Aurecon's Century City office in Cape Town

12 June 2012 - Aurecon’s Competency Leaders are tasked with ensuring their teams collaborate globally to share best-of-breed skills in the different industries and geographies in which the company operates. Further, they are tasked with understanding the needs of the group’s clients and responding accordingly. The result is a winning combination of resources to enhance every project the group works on, regardless of location.

Three of Aurecon’s Competency Leaders visited South Africa recently, and in this round table interview, comment on their first impressions of our built environment locally, including the areas in which they believe South Africa is keeping pace with international trends, the cutting edge thinking which the group is applying locally and novel thinking around skills development.

  • Stephen Logan - Competency Leader, Building Sciences
  • Peter Greaves - Competency Leader, Building Services
  • Benjamin Coxon - Competency Leader, Building Structures

Having spent time in RSA recently, which international trends do you believe we are keeping pace with?

A leader in the sustainability race
Peter: South Africa is increasingly being seen by the international community as a leader in Green Star buildings and a country which is actively promoting sustainability within its built environment on a number of levels, including a strong drive by both the public and private sectors to achieve optimum efficiency.

Particularly encouraging is that fact that many of South Africa’s major centers, including Cape Town, Johannesburg, Durban and Tshwane, boast showcase Green Star SA buildings, which is evidence that people are willing to spend money on ensuring they occupy more sustainable workplaces.

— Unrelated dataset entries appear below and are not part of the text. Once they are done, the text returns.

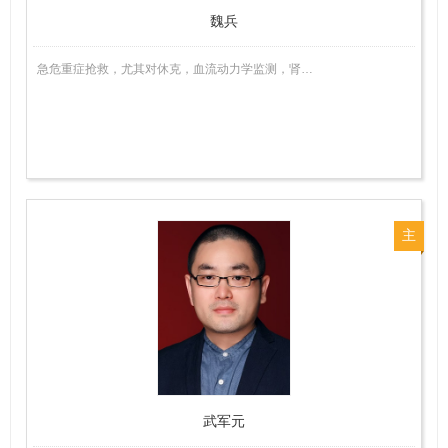
魏兵
急危重症抢救，尤其对休克，血流动力学监测，肾…
主
任
医
师
武军元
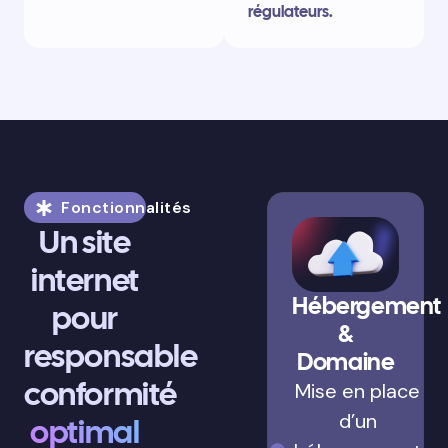
régulateurs.
Fonctionnalités
Un site
internet
Hébergement
pour
&
responsable
Domaine
conformité
Mise en place
d’un
optimal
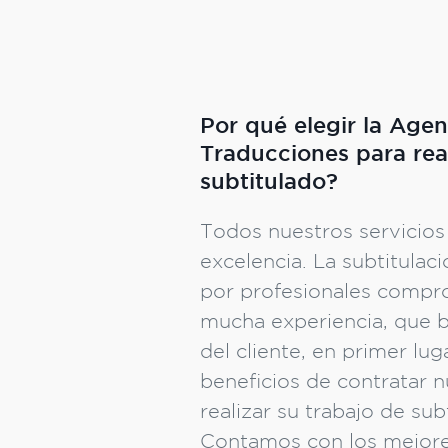
Por qué elegir la Agen
Traducciones para real
subtitulado?
Todos nuestros servicios 
excelencia. La subtitulac
por profesionales compr
mucha experiencia, que b
del cliente, en primer lu
beneficios de contratar 
realizar su trabajo de sub
Contamos con los mejores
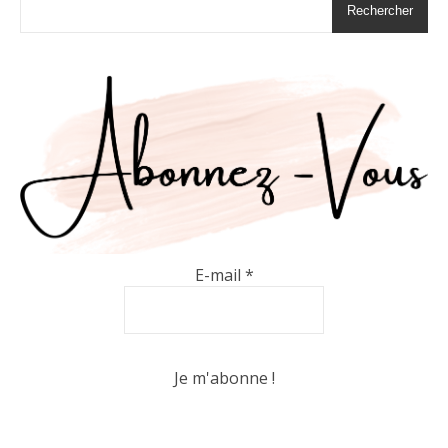
Rechercher
E-mail
*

There is a real sense of the fact that this sort of investment offers ample paybacks.

Creating unified places
Benjamin: When one visits South Africa, having not experienced the country before, you might expect to encounter stereotypically hot, disparate streetscapes, yet this hasn’t been our experience at all. Developers thinking beyond individual spaces, about the creation of ‘unified places’ which include retail, commercial and residential (mixed-use) space on single sites. There is increased evidence of planned, integrated development which makes excellent use of streetscapes as public spaces which connect the surrounding buildings and serve to unify entire precincts. This is very unique and isn’t something you see very often, even in some more developed countries globally. This ‘place-making’ really is demonstrative of cutting edge, holistic thinking around how we plan and utilise space optimally.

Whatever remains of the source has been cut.